L’ombre de Staline

(Mr. Jones)

2019

de: Agnieszka Holland

avec: James NortonVanessa KirbyPeter Sarsgaard

Le cinéma pour poser un diagnostic sur l’Histoire afin de mieux identifier les blessures, on l’a déjà vu sur notre site. Plus fort, le cinéma pour guérir les plaies encore ouvertes des pires moments de l’humanité, ça aussi nous l’avons déjà évoqué. Mais qu’en est-il du cinéma pour lever les tabous sur les heures les plus sombres? Cette volonté de dénoncer, même après coup, l’omerta des plus puissants au détriment de la population. Des films chocs, sans compromis, qui mettent en lumière l’atrocité, eux aussi ils existent. Exemple aujourd’hui avec “L’ombre de Staline”, fraîchement sorti dans les salles obscures.

Cette histoire, c’est celle de Gareth Jones (James Norton), un brillant journaliste et conseiller du gouvernement britannique dans les années 30. Intrigué par la forme étonnante de l’économie russe comparée aux troubles mondiaux, il va user de ses relations pour découvrir ce qui se cache derrière la fortune de l’URSS. Ce qu’il va découvrir sur place dépasse totalement le supportable et il va tenter d’alerter le monde concernant l’Holodomor, les famines orchestrées par Staline.

Cette quête de vérité d’un homme seul face à l’Histoire, elle nous tient en haleine pendant tout le film. En affirmant sur la pellicule mais aussi en interview avoir cherché à trouver de l’écho dans notre présent, la cinéaste Agnieszka Holland réussit son pari. On vit le périple de Gareth Jones comme de véritables journalistes, avec toujours cette volonté de restituer l’horreur de manière brute, sans détour.

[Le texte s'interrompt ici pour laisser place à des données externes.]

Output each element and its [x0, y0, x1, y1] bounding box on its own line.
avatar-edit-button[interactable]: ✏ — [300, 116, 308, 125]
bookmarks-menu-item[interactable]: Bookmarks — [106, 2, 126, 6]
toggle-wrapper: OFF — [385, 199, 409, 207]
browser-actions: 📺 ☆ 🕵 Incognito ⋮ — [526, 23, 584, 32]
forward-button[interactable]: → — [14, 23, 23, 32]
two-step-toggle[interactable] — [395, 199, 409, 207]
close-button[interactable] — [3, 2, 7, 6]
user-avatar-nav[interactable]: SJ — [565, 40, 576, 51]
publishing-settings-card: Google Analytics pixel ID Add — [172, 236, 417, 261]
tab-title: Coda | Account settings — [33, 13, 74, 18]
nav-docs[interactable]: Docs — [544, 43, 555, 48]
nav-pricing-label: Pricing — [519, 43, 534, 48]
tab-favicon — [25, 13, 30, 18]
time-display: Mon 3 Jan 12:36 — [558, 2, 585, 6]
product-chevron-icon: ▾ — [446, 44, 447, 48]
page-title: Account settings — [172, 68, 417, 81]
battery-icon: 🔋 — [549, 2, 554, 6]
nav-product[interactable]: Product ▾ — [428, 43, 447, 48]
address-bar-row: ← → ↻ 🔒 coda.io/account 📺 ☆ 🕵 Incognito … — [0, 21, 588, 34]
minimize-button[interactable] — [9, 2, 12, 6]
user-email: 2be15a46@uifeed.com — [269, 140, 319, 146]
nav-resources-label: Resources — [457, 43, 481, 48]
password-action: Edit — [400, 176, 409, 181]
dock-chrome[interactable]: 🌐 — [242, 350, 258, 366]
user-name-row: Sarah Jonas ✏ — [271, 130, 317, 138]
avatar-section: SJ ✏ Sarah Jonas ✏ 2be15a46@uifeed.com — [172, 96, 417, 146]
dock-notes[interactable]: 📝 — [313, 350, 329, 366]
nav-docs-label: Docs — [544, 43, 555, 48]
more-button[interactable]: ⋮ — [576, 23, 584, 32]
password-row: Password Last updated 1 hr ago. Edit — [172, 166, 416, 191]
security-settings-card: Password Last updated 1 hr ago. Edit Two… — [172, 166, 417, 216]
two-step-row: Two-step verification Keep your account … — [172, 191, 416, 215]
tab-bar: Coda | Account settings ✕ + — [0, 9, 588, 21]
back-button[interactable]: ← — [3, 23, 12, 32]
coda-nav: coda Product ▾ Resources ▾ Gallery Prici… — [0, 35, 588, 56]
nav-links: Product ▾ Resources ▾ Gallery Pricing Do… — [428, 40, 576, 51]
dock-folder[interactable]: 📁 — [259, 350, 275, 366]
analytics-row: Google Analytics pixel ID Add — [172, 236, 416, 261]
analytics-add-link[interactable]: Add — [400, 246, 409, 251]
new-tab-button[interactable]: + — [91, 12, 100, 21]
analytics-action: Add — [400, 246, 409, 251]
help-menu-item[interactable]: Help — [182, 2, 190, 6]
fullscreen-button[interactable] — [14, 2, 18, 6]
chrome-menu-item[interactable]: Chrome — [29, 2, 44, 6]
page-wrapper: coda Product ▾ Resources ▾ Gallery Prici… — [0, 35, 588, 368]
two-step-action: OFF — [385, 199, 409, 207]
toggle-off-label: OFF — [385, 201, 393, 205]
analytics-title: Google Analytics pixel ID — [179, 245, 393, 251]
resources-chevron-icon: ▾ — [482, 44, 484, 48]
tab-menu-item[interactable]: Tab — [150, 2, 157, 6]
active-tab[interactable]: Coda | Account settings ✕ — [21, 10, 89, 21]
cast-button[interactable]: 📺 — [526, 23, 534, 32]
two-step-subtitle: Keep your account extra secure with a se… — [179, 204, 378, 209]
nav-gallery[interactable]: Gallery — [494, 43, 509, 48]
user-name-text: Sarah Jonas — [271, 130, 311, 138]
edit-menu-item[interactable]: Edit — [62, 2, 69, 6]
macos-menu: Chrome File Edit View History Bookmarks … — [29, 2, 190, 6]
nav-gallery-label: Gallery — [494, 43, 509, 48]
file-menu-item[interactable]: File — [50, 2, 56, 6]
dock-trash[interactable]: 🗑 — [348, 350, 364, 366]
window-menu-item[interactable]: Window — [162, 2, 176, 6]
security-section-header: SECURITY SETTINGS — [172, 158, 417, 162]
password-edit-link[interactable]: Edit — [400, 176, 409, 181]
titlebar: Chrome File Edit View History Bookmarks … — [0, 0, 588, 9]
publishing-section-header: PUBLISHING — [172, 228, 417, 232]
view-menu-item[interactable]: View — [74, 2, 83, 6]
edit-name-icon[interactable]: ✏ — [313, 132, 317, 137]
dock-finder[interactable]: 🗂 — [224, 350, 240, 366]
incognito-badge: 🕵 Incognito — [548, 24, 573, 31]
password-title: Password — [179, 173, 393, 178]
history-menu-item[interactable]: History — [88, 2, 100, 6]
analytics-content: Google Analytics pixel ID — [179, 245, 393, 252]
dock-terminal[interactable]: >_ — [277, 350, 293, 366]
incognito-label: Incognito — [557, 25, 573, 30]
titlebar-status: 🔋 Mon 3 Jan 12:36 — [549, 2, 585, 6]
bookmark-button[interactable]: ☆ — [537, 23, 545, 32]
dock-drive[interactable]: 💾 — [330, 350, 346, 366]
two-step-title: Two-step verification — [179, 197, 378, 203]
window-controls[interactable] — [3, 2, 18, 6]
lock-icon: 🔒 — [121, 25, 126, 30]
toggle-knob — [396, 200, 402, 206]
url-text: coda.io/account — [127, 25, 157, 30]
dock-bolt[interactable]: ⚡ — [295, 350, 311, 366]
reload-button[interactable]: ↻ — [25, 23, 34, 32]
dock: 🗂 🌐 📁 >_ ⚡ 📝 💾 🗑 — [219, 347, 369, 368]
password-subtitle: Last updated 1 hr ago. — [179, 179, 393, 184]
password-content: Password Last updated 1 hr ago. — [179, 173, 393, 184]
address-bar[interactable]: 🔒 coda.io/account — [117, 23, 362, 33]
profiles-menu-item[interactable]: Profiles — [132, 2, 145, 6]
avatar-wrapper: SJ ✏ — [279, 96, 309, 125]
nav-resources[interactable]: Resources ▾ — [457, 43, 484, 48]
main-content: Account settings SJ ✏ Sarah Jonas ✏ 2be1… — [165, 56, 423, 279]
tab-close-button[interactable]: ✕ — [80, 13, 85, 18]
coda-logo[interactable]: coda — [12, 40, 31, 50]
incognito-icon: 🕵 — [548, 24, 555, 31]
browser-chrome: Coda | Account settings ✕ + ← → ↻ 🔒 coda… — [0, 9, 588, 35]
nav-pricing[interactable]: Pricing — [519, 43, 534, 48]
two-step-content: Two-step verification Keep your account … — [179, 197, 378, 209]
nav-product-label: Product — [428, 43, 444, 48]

Bien vu ainsi le découpage du film. Notre héros est d’abord pris dans le jeu de dupe qui s’organise à Moscou, là où les soi-disant correspondants baissent leur froc pour un peu de vodka. “L’ombre de Staline” n’épargne personne, ni les bourreaux, ni les complices. Puis vient le moment des découvertes, toutes des symboles forts, marquées par un silence pesant. Cette découverte, en étant inscrite entre deux séquences plus classiques, c’est une trouvaille très intéressante.

Ombre illu 1

« Niveau vacances pourries, on est pas mal là. »

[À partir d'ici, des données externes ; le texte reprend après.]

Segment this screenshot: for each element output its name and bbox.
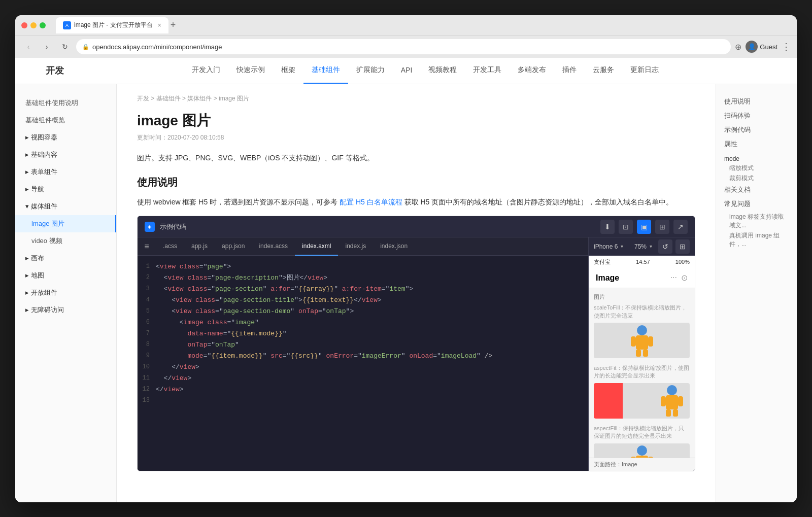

Et il en est de même pour l’utilisation que fait le film de George Orwell, l’écrivain. En mettant en parallèle le travail de Gareth Jones et celui de l’auteur fortement marqué par le régime russe alors qu’il écrit “La ferme aux animaux”, le long-métrage trouve du rebond, du rythme.

Malheureusement, le film va traîner quelques casseroles pendant toute la durée de la séance. En premier lieu, la performance de James Norton qui nous a laissé perplexe: l’acteur passe une bonne moitié du film à cabotiner et ça devient rapidement irritant. Il y a là une démarche voulue, celle de coller au plus près avec la psyché du personnage originel, mais sur la pellicule cela devient assez rapidement agaçant.

Mais le principal écueil, à notre humble avis, vient principalement de la réalisation qui marque son esprit de cinéma-vérité avec tout un tas d’artifices agaçants. Le cadrage très serré, la caméra qui tremble et autre pantalonnade du genre nous ont complètement laissés de marbre, voire même gêner la lisibilité.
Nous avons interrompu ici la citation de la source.